Design
 

Design
Return to 'Introduction'
Return to 'The Significance and Usage of Individual Colours'

The Blue Array

To view a larger version of any of the following diagrams, simply click the image you wish to view.


To the left is the complete blue array. The following breaks this array down for a closer look at different sections.

To the right is a selection of Azures ranging from sky and flowers to birds and auras.

 

Azure (heraldic)
Cobalt (cobaltous oxide prepared with alumina)

Description
Very intense light blues, as in the colour of a Mediterranean sky on a fine day. The pigment cobalt blue when prepared with alumina gives it a reddish tinge. Heraldic blue (azure) is today a light, saturated sky blue (though in the Middle Ages it could be a Hyacinthine blue). It is not easy to mix these blues without cobalt blue.

Psycho-factor
When blue is intensified and lightened it becomes airy or ‘pneumatic’, and as such, a good colour symbol for concepts relating to buoyancy (floating in the sky sensation), for example liberation, escapism, getting away from it all.

Aesthetic Effects
The light blues tend to make greys and subtle colours look yellowish. They intensify and enchance orange and yellow hues especially when they’re subtle nuances.

Examples

Interiors

The light blues are very good at giving an impression of space and air. They can arrange the apparent stuffyness of a room and make it appear cooler. Unobtrusive blues may also, in some scenarios, make time appear to pass more quickly.

Products

The light blues are generally very flattering to many foods, bringing out the rich crusty and golden browns particularly.

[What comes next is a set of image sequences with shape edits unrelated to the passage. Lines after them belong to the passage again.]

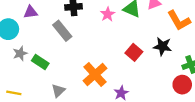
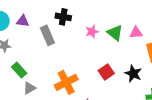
purple triangle: (31, 12) -> (23, 21), moved
green rectangle: (40, 62) -> (19, 70), moved

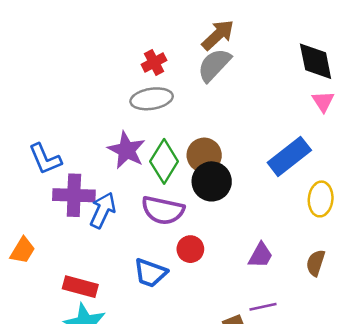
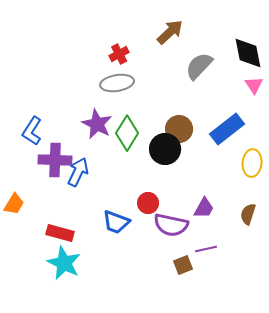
gray semicircle: (214, 65) -> (199, 66), moved
brown circle: (204, 155) -> (179, 129), moved
blue L-shape: (45, 159) -> (32, 131), turned 56
purple semicircle: (163, 210) -> (171, 225), moved

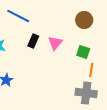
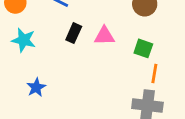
pink triangle: (55, 43) -> (104, 36), turned 49

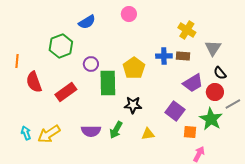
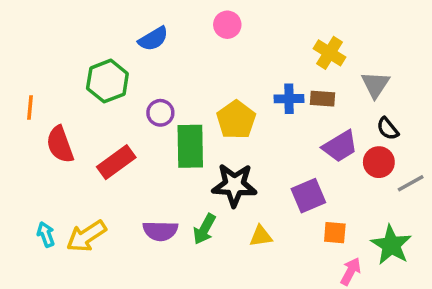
black star: (133, 105) -> (234, 185), size x1.4
purple square: (175, 111) -> (308, 196), turned 30
green star: (211, 119) -> (391, 245), moved

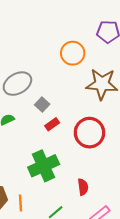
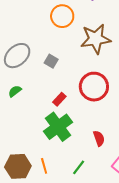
gray square: (42, 105) -> (51, 61), moved
red rectangle: (52, 124) -> (59, 99), moved

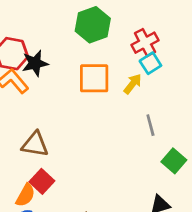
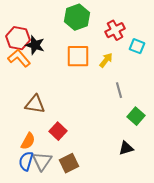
black star: (35, 63) -> (35, 45), turned 30
cyan square: (150, 63) -> (137, 46), moved, turned -35
red square: (42, 181) -> (58, 131), moved

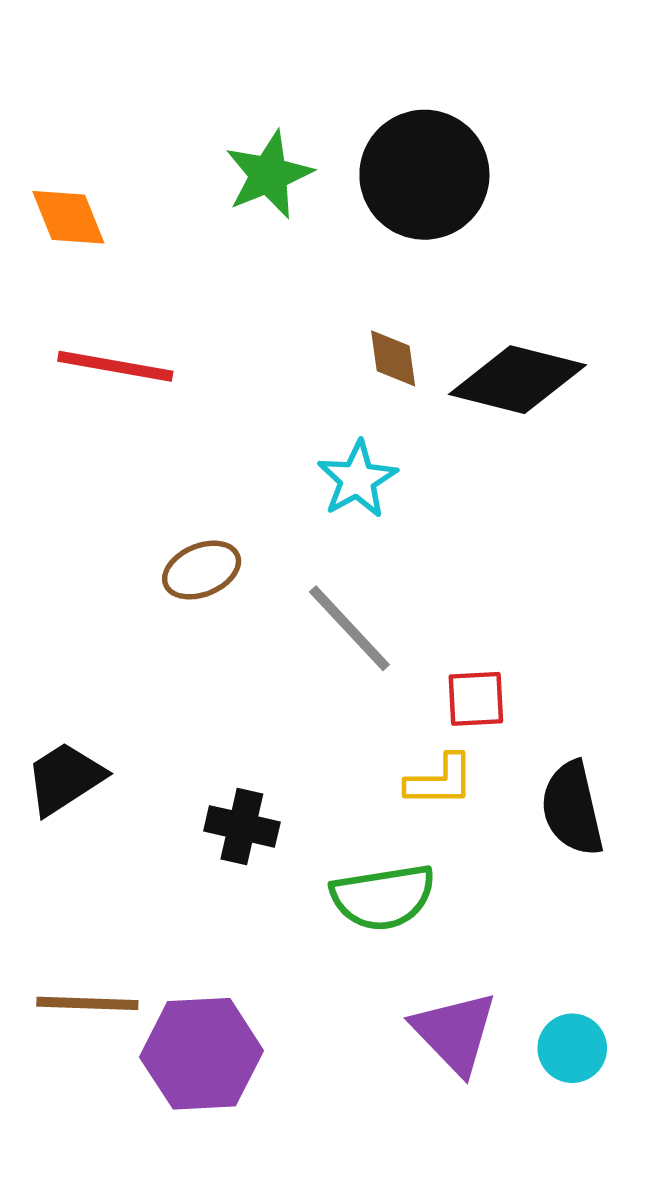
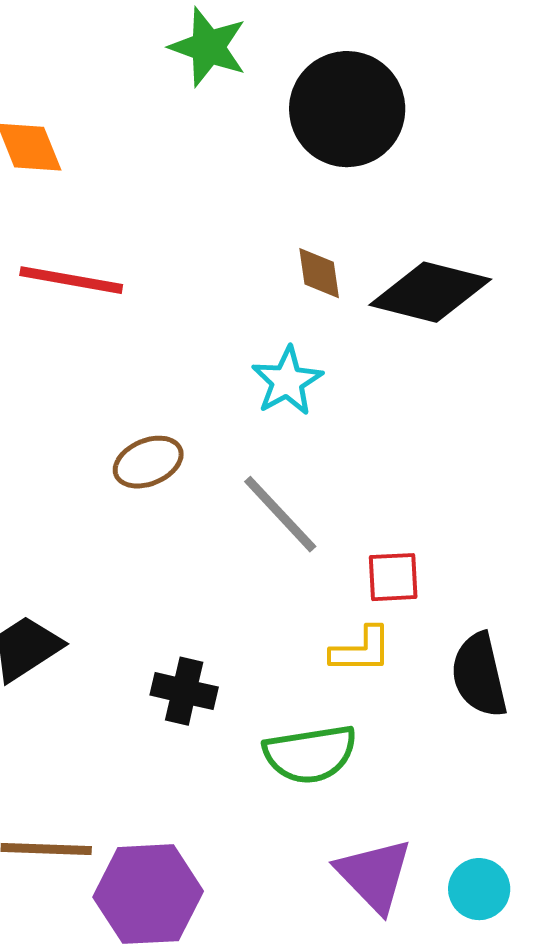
green star: (269, 175) -> (208, 47), moved, turned -30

Focus now turns to the Ultramarine Blues (left).

Cornflower • Gentian Blue • Deep Hyacinth Blue • Deep Moorish Blue • Royal Blue • Stewart Tartan Blue • Lapis Lazuli • Ultramarine (synthetic lapis lazuli).

Description
Deep fully saturated blue on the red side of the spectrum. A flower of this colour was named after a legendary Greek youth, Hyacinthos, whose blood, shed when accidently slain by a discus, changed into the flower, Hyacinth, originally meaning a red purple colour. In Biblical times, it was a purple blue and in early Christian art was represented by lapis lazuli. It is not easy to mix the Hyacinthine blues from other colours.

Psycho-factor
A colour long associated with status. The illusory receding qualities of blue (useful in symbolism relating to distance and other-worldliness) is through the addition of a red content, paradoxically brought forward to provide an excellent colour symbol for ‘militant spiritual’ or alternatively ardent idealism, such as the idealogical campaign, etc.

Aesthetic effects
Enchances yellows and brassy golds. At full intensity it is the most commanding of the blues, deep, rich and vibrant.

Examples

Interiors

Can be a particularly useful colour in an assembly room or a hall of a school, in a form of context such as a town hall or in a spiritual meeting house, church, chapel or mosque.

Products
In small plastic products these colours at full intensity have a certain vibrant ‘magic’ which makes them popular with articles of high prestige.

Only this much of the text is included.